Because of the strong spiritual upbringing, Buddy was able to endure the difficult times he initially had as a musician. He claimed the promise, “trust in the Lord with all of your heart….and He will make your path straight.” Buddy explains, “The way I was brought up is to treat everybody right, and you’ll be blessed. I think my life has been blessed. I think that the God I pray to has got a plan set for us. I think we were all sent here for a reason. I think I was evidently put here to play music. The same thing for the bus driver, the pilot, the captain of the ship, and so on.”

 

“I carry a Bible with me in my shoulder bag wherever I go, and I’ve got one laying beside my bed. I’m not a great reader because I had to fall out of school after my mother got a stroke, but that’s no excuse. My daddy went to third grade, but at least I went to eighth! Some of those words in the Bible were hard to pronounce, but he got through it. He figured out to say those words. I go to church every chance I get when I go home, so I don’t miss a Sunday. It’s a great feeling.”

 

While his faith in God gets stronger by the day, Buddy still worries about the future of the blues. “I think it’s surviving, but I don’t think it’s surviving  like it should. You don’t have any young people coming up and playing the blues like you had in my days. When I first picked up the guitar there was no future or making a decent living in it; it was just playing a guitar, having fun and making someone happy. Nowadays, young kids are looking out there on the television, and they want to be like that.”

 

Just like an apostle looking for someone to pass on his vision to, Buddy is always on the lookout for the next 6 stringer to carry the torch. He states, “I like John Mayer. Johnny (Lang) is my friend. He’s on one of my cds. I was on stage about a while ago up at Massachusetts. A little guy came up, he was about 8 years old.

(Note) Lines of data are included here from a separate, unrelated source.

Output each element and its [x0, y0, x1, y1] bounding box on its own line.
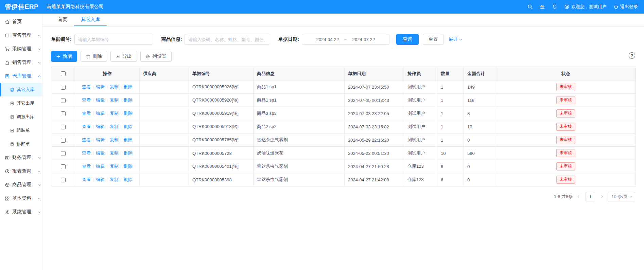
- edit-link[interactable]: 编辑: [96, 111, 105, 116]
- sidebar-subitem-disassembly[interactable]: 拆卸单: [0, 137, 42, 151]
- view-link[interactable]: 查看: [82, 97, 91, 103]
- tab-other-inbound[interactable]: 其它入库: [74, 14, 107, 26]
- order-no-input[interactable]: [74, 34, 153, 45]
- row-checkbox[interactable]: [61, 178, 66, 182]
- prev-page-button[interactable]: [576, 192, 582, 201]
- copy-link[interactable]: 复制: [110, 97, 119, 103]
- copy-link[interactable]: 复制: [110, 111, 119, 116]
- chevron-down-icon: [38, 156, 40, 158]
- delete-link[interactable]: 删除: [124, 150, 133, 156]
- edit-link[interactable]: 编辑: [96, 150, 105, 156]
- sidebar-item-warehouse[interactable]: 仓库管理: [0, 69, 42, 83]
- sidebar-item-goods[interactable]: 商品管理: [0, 178, 42, 192]
- date-from[interactable]: 2024-04-22: [316, 37, 339, 42]
- date-separator: ~: [344, 37, 347, 42]
- table-row: 查看编辑复制删除 QTRK00000005401[转] 雷达杀虫气雾剂 2024…: [51, 160, 636, 173]
- column-settings-button[interactable]: 列设置: [140, 51, 172, 62]
- delete-link[interactable]: 删除: [124, 97, 133, 103]
- search-icon[interactable]: [527, 4, 533, 10]
- reset-button[interactable]: 重置: [423, 34, 444, 45]
- row-checkbox[interactable]: [61, 151, 66, 156]
- view-link[interactable]: 查看: [82, 124, 91, 129]
- search-button[interactable]: 查询: [396, 34, 419, 45]
- qty-cell: 1: [437, 94, 464, 107]
- view-link[interactable]: 查看: [82, 150, 91, 156]
- edit-link[interactable]: 编辑: [96, 164, 105, 169]
- copy-link[interactable]: 复制: [110, 124, 119, 129]
- order-no-cell: QTRK00000005926[转]: [189, 80, 254, 94]
- app-logo: 管伊佳ERP: [0, 2, 42, 11]
- row-checkbox[interactable]: [61, 98, 66, 103]
- logout-button[interactable]: 退出登录: [613, 4, 638, 10]
- help-icon[interactable]: ?: [629, 52, 635, 59]
- copy-link[interactable]: 复制: [110, 164, 119, 169]
- sidebar-subitem-other-inbound[interactable]: 其它入库: [0, 83, 42, 96]
- sidebar-item-system[interactable]: 系统管理: [0, 205, 42, 219]
- sidebar-item-label: 报表查询: [12, 168, 31, 174]
- tab-home[interactable]: 首页: [51, 14, 74, 26]
- sidebar-item-home[interactable]: 首页: [0, 15, 42, 29]
- date-cell: 2024-07-07 23:45:50: [345, 80, 404, 94]
- delete-link[interactable]: 删除: [124, 164, 133, 169]
- sidebar-item-purchase[interactable]: 采购管理: [0, 42, 42, 56]
- bell-icon[interactable]: [552, 4, 557, 10]
- export-button[interactable]: 导出: [110, 51, 137, 62]
- edit-link[interactable]: 编辑: [96, 84, 105, 89]
- row-checkbox[interactable]: [61, 125, 66, 129]
- copy-link[interactable]: 复制: [110, 137, 119, 142]
- col-header-operator: 操作员: [404, 67, 437, 80]
- sidebar-item-basic-data[interactable]: 基本资料: [0, 192, 42, 205]
- table-row: 查看编辑复制删除 QTRK00000005919[转] 商品3 sp3 2024…: [51, 107, 636, 120]
- order-no-cell: QTRK00000005401[转]: [189, 160, 254, 173]
- delete-link[interactable]: 删除: [124, 84, 133, 89]
- edit-link[interactable]: 编辑: [96, 97, 105, 103]
- table-row: 查看编辑复制删除 QTRK00000005765[转] 雷达杀虫气雾剂 2024…: [51, 133, 636, 147]
- delete-link[interactable]: 删除: [124, 124, 133, 129]
- select-all-checkbox[interactable]: [61, 71, 66, 76]
- row-checkbox[interactable]: [61, 111, 66, 116]
- copy-link[interactable]: 复制: [110, 84, 119, 89]
- delete-link[interactable]: 删除: [124, 177, 133, 182]
- view-link[interactable]: 查看: [82, 84, 91, 89]
- edit-link[interactable]: 编辑: [96, 177, 105, 182]
- sidebar-item-retail[interactable]: 零售管理: [0, 29, 42, 42]
- add-button[interactable]: 新增: [51, 51, 77, 62]
- copy-link[interactable]: 复制: [110, 150, 119, 156]
- bank-icon[interactable]: [540, 4, 545, 10]
- copy-link[interactable]: 复制: [110, 177, 119, 182]
- product-info-input[interactable]: [185, 34, 270, 45]
- sidebar-item-finance[interactable]: 财务管理: [0, 151, 42, 164]
- sidebar-subitem-label: 拆卸单: [17, 141, 30, 147]
- delete-link[interactable]: 删除: [124, 111, 133, 116]
- date-to[interactable]: 2024-07-22: [352, 37, 375, 42]
- operator-cell: 测试用户: [404, 107, 437, 120]
- next-page-button[interactable]: [598, 192, 605, 201]
- order-no-cell: QTRK00000005765[转]: [189, 133, 254, 147]
- status-badge: 未审核: [556, 162, 575, 170]
- welcome-user[interactable]: 欢迎您，测试用户: [564, 4, 607, 10]
- date-range-picker[interactable]: 2024-04-22 ~ 2024-07-22: [302, 34, 389, 45]
- view-link[interactable]: 查看: [82, 164, 91, 169]
- sidebar-item-sales[interactable]: 销售管理: [0, 56, 42, 69]
- status-badge: 未审核: [556, 136, 575, 144]
- plus-icon: [56, 54, 60, 59]
- view-link[interactable]: 查看: [82, 177, 91, 182]
- edit-link[interactable]: 编辑: [96, 137, 105, 142]
- sidebar-subitem-assembly[interactable]: 组装单: [0, 124, 42, 137]
- sidebar-item-reports[interactable]: 报表查询: [0, 164, 42, 178]
- delete-link[interactable]: 删除: [124, 137, 133, 142]
- page-number-button[interactable]: 1: [586, 192, 595, 201]
- page-size-select[interactable]: 10 条/页: [608, 192, 635, 201]
- row-checkbox[interactable]: [61, 85, 66, 90]
- row-checkbox[interactable]: [61, 164, 66, 169]
- delete-button[interactable]: 删除: [81, 51, 107, 62]
- amount-cell: 580: [464, 147, 496, 160]
- sidebar-subitem-transfer-outbound[interactable]: 调拨出库: [0, 110, 42, 124]
- view-link[interactable]: 查看: [82, 137, 91, 142]
- row-checkbox[interactable]: [61, 138, 66, 143]
- link-divider: [121, 98, 121, 102]
- view-link[interactable]: 查看: [82, 111, 91, 116]
- sidebar-subitem-other-outbound[interactable]: 其它出库: [0, 96, 42, 110]
- expand-link[interactable]: 展开: [449, 36, 462, 42]
- edit-link[interactable]: 编辑: [96, 124, 105, 129]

He came up with a 3 piece suit on , and a polka dot neck tie, and his daddy said, “Buddy, he can  play.” So, I said, “Well, he can come on up!” He could play, so I’m having my people contact Jay Leno and some of these television shows and seeing if they can bring him on. He’s that good, and he should be heard right now, and he’s playing blues right now.”

 

Both musically and spiritually, Buddy has fought the good fight, he is finishing the course, and he has kept the faith. Help pass on both of his visions.